- EXERCISE GOAL -
Leave out each picture. Repeat everything else in the records exactly.

....

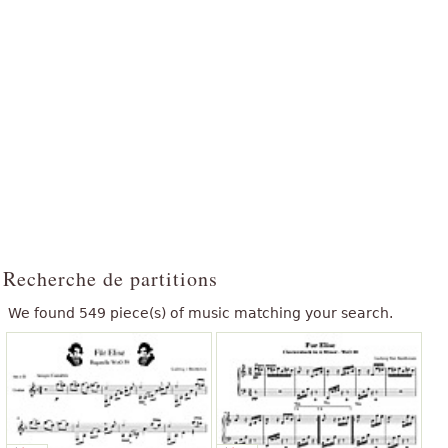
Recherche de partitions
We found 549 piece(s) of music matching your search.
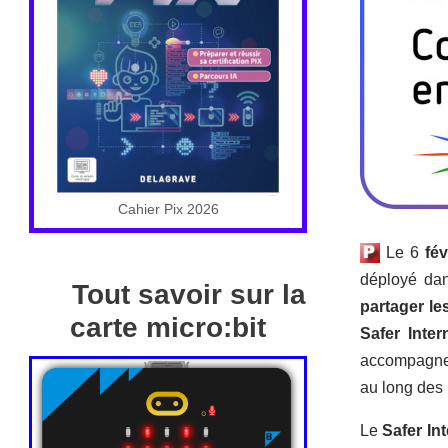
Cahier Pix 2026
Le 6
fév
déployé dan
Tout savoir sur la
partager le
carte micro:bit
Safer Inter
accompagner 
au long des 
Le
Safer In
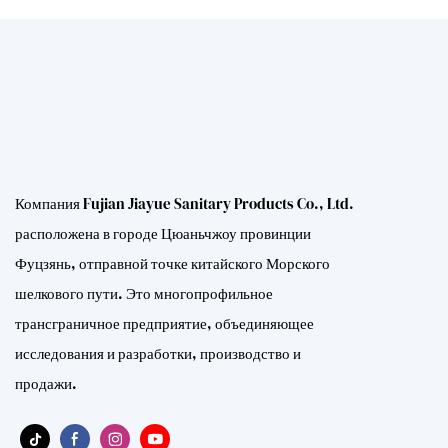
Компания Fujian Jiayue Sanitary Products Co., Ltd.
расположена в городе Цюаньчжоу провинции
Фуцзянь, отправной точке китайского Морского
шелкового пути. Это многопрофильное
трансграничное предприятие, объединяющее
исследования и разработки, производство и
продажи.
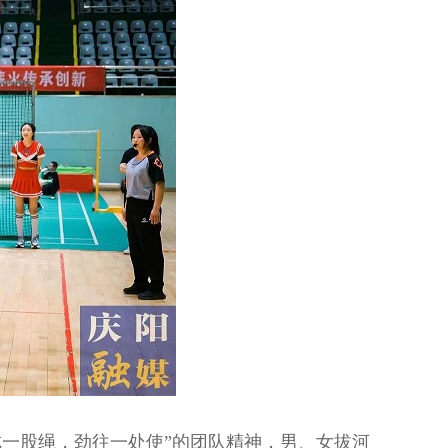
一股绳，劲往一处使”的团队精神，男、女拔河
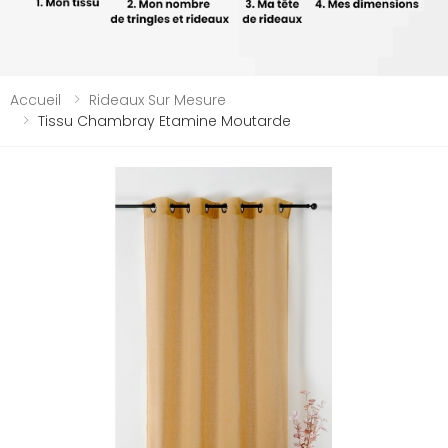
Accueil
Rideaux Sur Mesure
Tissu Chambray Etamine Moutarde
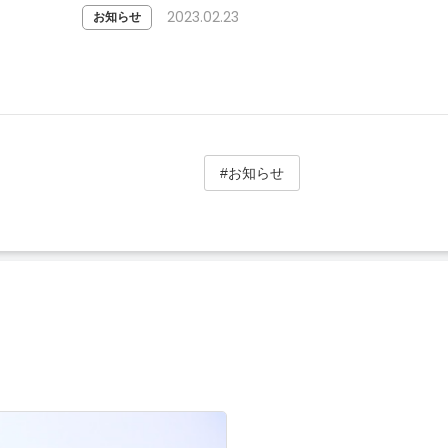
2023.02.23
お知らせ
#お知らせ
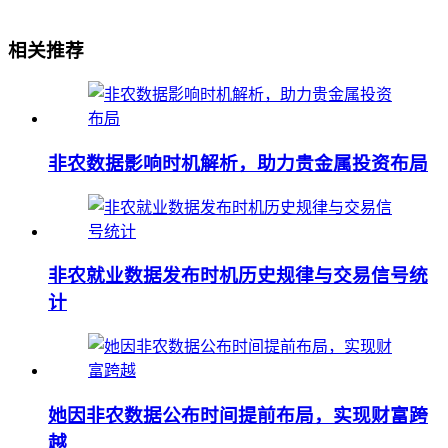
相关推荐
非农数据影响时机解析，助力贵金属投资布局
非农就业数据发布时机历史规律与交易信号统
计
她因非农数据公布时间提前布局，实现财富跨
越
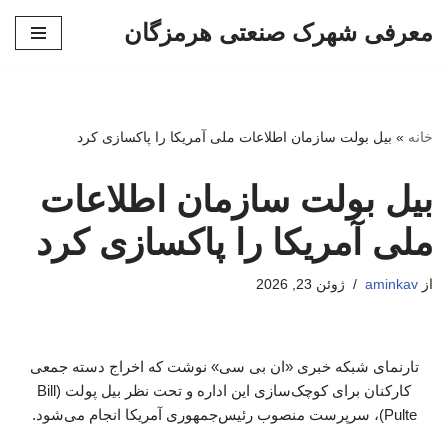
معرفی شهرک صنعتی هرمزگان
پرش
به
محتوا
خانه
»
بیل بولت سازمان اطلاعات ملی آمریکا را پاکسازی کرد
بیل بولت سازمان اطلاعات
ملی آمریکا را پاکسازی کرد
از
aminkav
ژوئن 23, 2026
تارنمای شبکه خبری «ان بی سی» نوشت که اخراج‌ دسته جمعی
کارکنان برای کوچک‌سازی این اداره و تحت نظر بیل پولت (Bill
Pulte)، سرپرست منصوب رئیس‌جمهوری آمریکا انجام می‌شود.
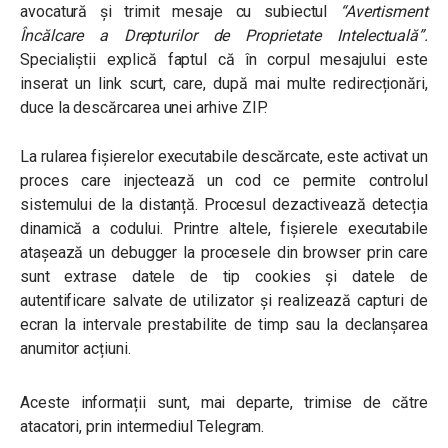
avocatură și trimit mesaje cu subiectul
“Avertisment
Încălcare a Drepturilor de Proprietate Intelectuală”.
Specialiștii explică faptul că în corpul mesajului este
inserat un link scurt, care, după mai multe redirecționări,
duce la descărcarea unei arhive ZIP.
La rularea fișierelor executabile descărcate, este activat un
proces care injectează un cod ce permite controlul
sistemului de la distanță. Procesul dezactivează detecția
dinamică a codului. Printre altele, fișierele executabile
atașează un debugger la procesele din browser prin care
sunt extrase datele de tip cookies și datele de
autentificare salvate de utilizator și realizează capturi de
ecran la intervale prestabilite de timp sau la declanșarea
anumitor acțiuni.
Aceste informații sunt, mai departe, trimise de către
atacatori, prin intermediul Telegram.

....

- COMPLETED TASK -
Recherche de partitions
We found 549 piece(s) of music matching your search.
Cahier Pix 2026
Le 6
fév
déployé dan
Tout savoir sur la
partager le
carte micro:bit
Safer Inter
accompagner 
au long des 
Le
Safer In
Компания Fujian Jiayue Sanitary Products Co., Ltd.
расположена в городе Цюаньчжоу провинции
Фуцзянь, отправной точке китайского Морского
шелкового пути. Это многопрофильное
трансграничное предприятие, объединяющее
исследования и разработки, производство и
продажи.
一股绳，劲往一处使”的团队精神，男、女拔河
Accueil
Rideaux Sur Mesure
Tissu Chambray Etamine Moutarde
2023.02.23
お知らせ
#お知らせ
相关推荐
非农数据影响时机解析，助力贵金属投资布局
非农就业数据发布时机历史规律与交易信号统
计
她因非农数据公布时间提前布局，实现财富跨
越
معرفی شهرک صنعتی هرمزگان
پرش
به
محتوا
خانه
»
بیل بولت سازمان اطلاعات ملی آمریکا را پاکسازی کرد
بیل بولت سازمان اطلاعات
ملی آمریکا را پاکسازی کرد
از
aminkav
ژوئن 23, 2026
تارنمای شبکه خبری «ان بی سی» نوشت که اخراج‌ دسته جمعی
کارکنان برای کوچک‌سازی این اداره و تحت نظر بیل پولت (Bill
Pulte)، سرپرست منصوب رئیس‌جمهوری آمریکا انجام می‌شود.
avocatură și trimit mesaje cu subiectul
“Avertisment
Încălcare a Drepturilor de Proprietate Intelectuală”.
Specialiștii explică faptul că în corpul mesajului este
inserat un link scurt, care, după mai multe redirecționări,
duce la descărcarea unei arhive ZIP.
La rularea fișierelor executabile descărcate, este activat un
proces care injectează un cod ce permite controlul
sistemului de la distanță. Procesul dezactivează detecția
dinamică a codului. Printre altele, fișierele executabile
atașează un debugger la procesele din browser prin care
sunt extrase datele de tip cookies și datele de
autentificare salvate de utilizator și realizează capturi de
ecran la intervale prestabilite de timp sau la declanșarea
anumitor acțiuni.
Aceste informații sunt, mai departe, trimise de către
atacatori, prin intermediul Telegram.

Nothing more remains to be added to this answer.